Cette semaine, le Nutri-Score européen était au menu de la réunion des ministres. Cet étiquetage prônant une alimentation saine et durable doit, en théorie, être mis en place partout en Europe de manière uniforme d’ici la fin 2022.

 

Bruxelles – 25/09/2020« Seulement voilà, les lobbies étaient aussi présents à cette réunion. Non pas en personne, mais par la voix de plusieurs ministres qui ont défendu les intérêts de ceux-ci aux dépends des consommateurs européens et donc de l’intérêt général. C’est inacceptable ! » dénoncent plusieurs eurodéputés européens dont Eric Andrieu et Sylvie Guillaume.

Sept pays européens (l’Italie, la Grèce, la République tchèque, la Hongrie, la Lituanie et Chypre) s’y sont farouchement opposés. Ils vont même jusqu’à expliquer que le Nutri-Score est trompeur pour le consommateur. Ils sont pilotés par les intérêts de certaines entreprises nationales ou de multinationales implantées sur leur territoire.

« Il n’y a pas de pire lobby que celui qui convainc un élu ou une autorité de faire passer l’intérêt de quelques-uns au détriment de l’intérêt général ! » rajoutent-ils.

Aujourd’hui, 8 des 10 plus grandes multinationales sont toujours opposées au Nutri-Score. Leur raison est bien évidemment financière. Elles représentent à elles seules près d’un demi-millier de marques et surtout des dizaines de milliers de produits, qui, si un Nutri-Score unique était obligatoire, se verraient affublé d’un feu rouge à cause de leur excès en sucre, en sel ou en graisse. Pour ces industriels, le danger d’une perte colossale de profits est indéniablement la principale raison de leur rejet d’un Nutri-Score unique.

Pourtant, l’idée de cet outil n’est pas d’asséner des mauvaises notes mais bien de rendre leur pouvoir aux consommateurs, leur rendre la possibilité de faire des choix éclairés pour leur santé. L’intention n’est pas de proscrire les produits notés « E » mais de rappeler que ceux-ci ne peuvent pas constituer la base de l’alimentation.

« L’Europe ne doit pas céder aux pressions ! D’abord parce que la santé des 500 millions de citoyens européens est primordiale et parce que les consommateurs ont fait savoir qu’ils étaient majoritairement en faveur du Nutri-Score ». De même qu’au niveau politique, la Commission européenne a appuyé cette demande d’harmonisation du système d’étiquetage des produits alimentaires dans son plan « de la Fourche à la Fourchette ». « D’ailleurs, quelques États membres ont déjà fait le choix d’adopter le Nutri-Score. L’occasion est donc belle d’imposer enfin un label Nutri-Score européen. Une marche arrière serait un symbole désastreux ! »
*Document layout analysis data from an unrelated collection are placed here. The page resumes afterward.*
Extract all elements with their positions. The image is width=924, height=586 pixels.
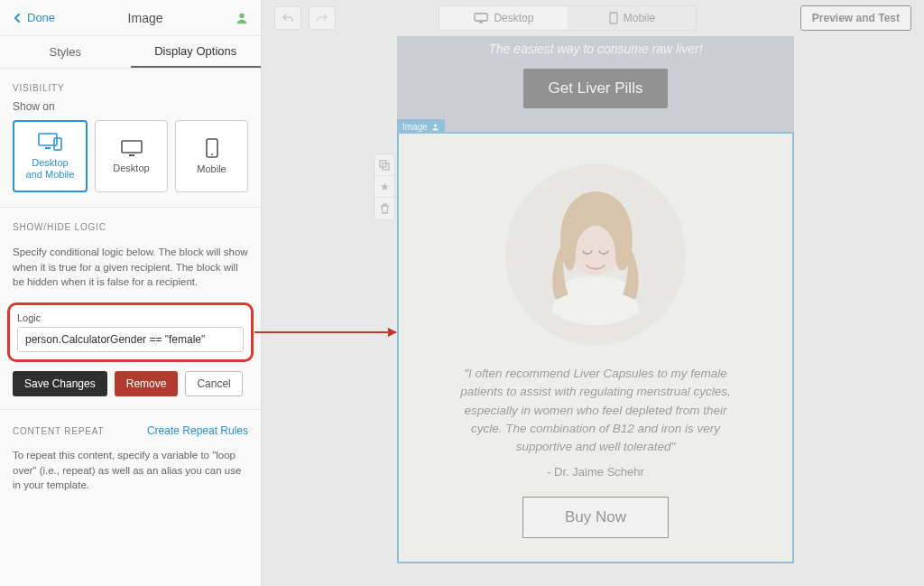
- trash-icon: [380, 203, 390, 214]
- logic-highlight: Logic: [7, 302, 254, 362]
- redo-button[interactable]: [309, 6, 336, 30]
- logic-button-row: Save Changes Remove Cancel: [0, 371, 261, 396]
- canvas-topbar: Desktop Mobile Preview and Test: [262, 0, 924, 36]
- svg-point-13: [434, 124, 437, 126]
- editor-canvas: Desktop Mobile Preview and Test ★ The ea…: [262, 0, 924, 586]
- block-toolbar: ★: [374, 153, 395, 220]
- annotation-arrow: [254, 331, 396, 333]
- view-segmented: Desktop Mobile: [439, 5, 697, 31]
- mobile-icon: [609, 12, 618, 24]
- desktop-mobile-icon: [38, 132, 63, 152]
- svg-point-7: [211, 153, 213, 155]
- logic-description: Specify conditional logic below. The blo…: [0, 239, 261, 299]
- cancel-button[interactable]: Cancel: [185, 371, 242, 396]
- logic-label: Logic: [17, 312, 244, 323]
- desktop-icon: [120, 139, 143, 157]
- image-block[interactable]: Image "I often recommend Liver Capsules …: [397, 132, 794, 563]
- tab-styles[interactable]: Styles: [0, 36, 131, 68]
- redo-icon: [316, 12, 328, 24]
- person-icon: [431, 123, 439, 131]
- svg-rect-4: [122, 141, 142, 153]
- show-on-label: Show on: [0, 100, 261, 120]
- section-content-repeat: CONTENT REPEAT: [13, 426, 104, 436]
- svg-rect-3: [54, 138, 61, 150]
- editor-sidebar: Done Image Styles Display Options VISIBI…: [0, 0, 262, 586]
- showon-desktop[interactable]: Desktop: [95, 120, 168, 192]
- mobile-icon: [206, 138, 218, 158]
- favorite-button[interactable]: ★: [374, 176, 394, 198]
- section-visibility: VISIBILITY: [0, 69, 261, 100]
- view-mobile-label: Mobile: [624, 12, 655, 24]
- showon-desktop-and-mobile[interactable]: Desktop and Mobile: [13, 120, 88, 192]
- undo-button[interactable]: [274, 6, 301, 30]
- avatar-illustration: [505, 164, 686, 345]
- tab-display-options[interactable]: Display Options: [131, 36, 262, 68]
- view-mobile[interactable]: Mobile: [568, 6, 696, 30]
- svg-rect-5: [129, 154, 134, 156]
- block-tag-label: Image: [402, 122, 428, 132]
- done-label: Done: [27, 11, 55, 24]
- svg-rect-10: [610, 13, 617, 23]
- block-tag: Image: [397, 119, 445, 134]
- person-icon: [236, 12, 248, 24]
- showon-desktop-label: Desktop: [113, 163, 149, 173]
- testimonial-quote: "I often recommend Liver Capsules to my …: [451, 365, 740, 456]
- view-desktop-label: Desktop: [494, 12, 533, 24]
- repeat-description: To repeat this content, specify a variab…: [0, 442, 261, 502]
- showon-mobile-label: Mobile: [197, 163, 226, 174]
- sidebar-title: Image: [55, 11, 236, 25]
- logic-input[interactable]: [17, 327, 244, 352]
- svg-rect-8: [475, 14, 487, 21]
- section-show-hide-logic: SHOW/HIDE LOGIC: [0, 208, 261, 239]
- testimonial-attribution: - Dr. Jaime Schehr: [417, 465, 774, 479]
- duplicate-button[interactable]: [374, 154, 394, 176]
- save-changes-button[interactable]: Save Changes: [13, 371, 107, 396]
- hero-block[interactable]: The easiest way to consume raw liver! Ge…: [397, 36, 794, 132]
- done-button[interactable]: Done: [13, 11, 55, 24]
- showon-mobile[interactable]: Mobile: [175, 120, 248, 192]
- sidebar-header: Done Image: [0, 0, 261, 36]
- create-repeat-rules-link[interactable]: Create Repeat Rules: [147, 424, 248, 437]
- undo-icon: [282, 12, 294, 24]
- buy-now-button[interactable]: Buy Now: [522, 497, 669, 538]
- desktop-icon: [474, 13, 488, 23]
- showon-both-label: Desktop and Mobile: [26, 157, 75, 181]
- sidebar-tabs: Styles Display Options: [0, 36, 261, 69]
- svg-rect-2: [45, 147, 51, 149]
- remove-button[interactable]: Remove: [115, 371, 179, 396]
- copy-icon: [379, 160, 390, 171]
- svg-point-0: [239, 13, 244, 17]
- email-preview: The easiest way to consume raw liver! Ge…: [397, 36, 794, 563]
- svg-rect-9: [479, 22, 483, 23]
- show-on-options: Desktop and Mobile Desktop Mobile: [0, 120, 261, 207]
- view-desktop[interactable]: Desktop: [439, 6, 568, 30]
- delete-button[interactable]: [374, 198, 394, 219]
- preview-and-test-button[interactable]: Preview and Test: [800, 5, 911, 31]
- hero-cta-button[interactable]: Get Liver Pills: [523, 69, 669, 108]
- content-repeat-header: CONTENT REPEAT Create Repeat Rules: [0, 410, 261, 442]
- hero-subtitle: The easiest way to consume raw liver!: [411, 42, 780, 56]
- arrow-left-icon: [13, 13, 23, 23]
- testimonial-avatar: [505, 164, 686, 345]
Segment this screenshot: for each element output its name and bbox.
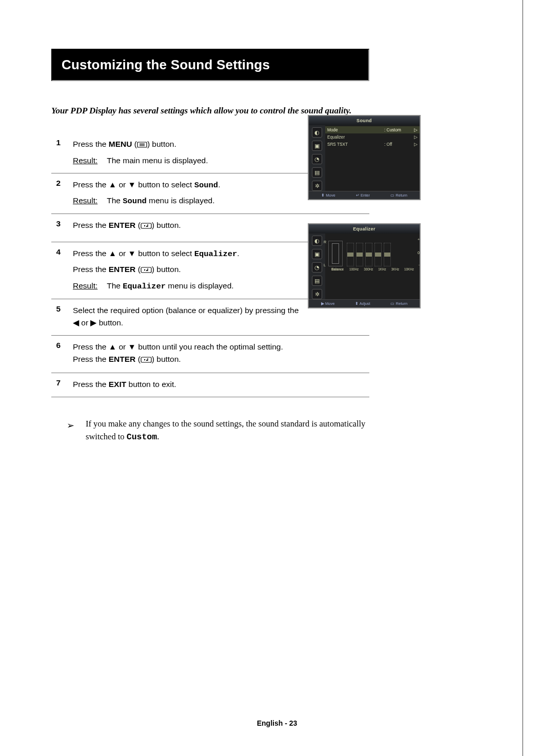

« Nous avons besoin d’un Nutri-Score sur les emballages des produits afin qu’il soit efficace et plus encore qu’il soit commun à toute l’Europe. On ne peut laisser indéfiniment les grandes entreprises piloter le monde sans que l’intérêt général ne soit pris en compte. Les bénéfices de multinationales ne devraient jamais prévaloir sur la santé des citoyens européens, ni sur l’éthique. » concluent les Eurodéputés socialistes.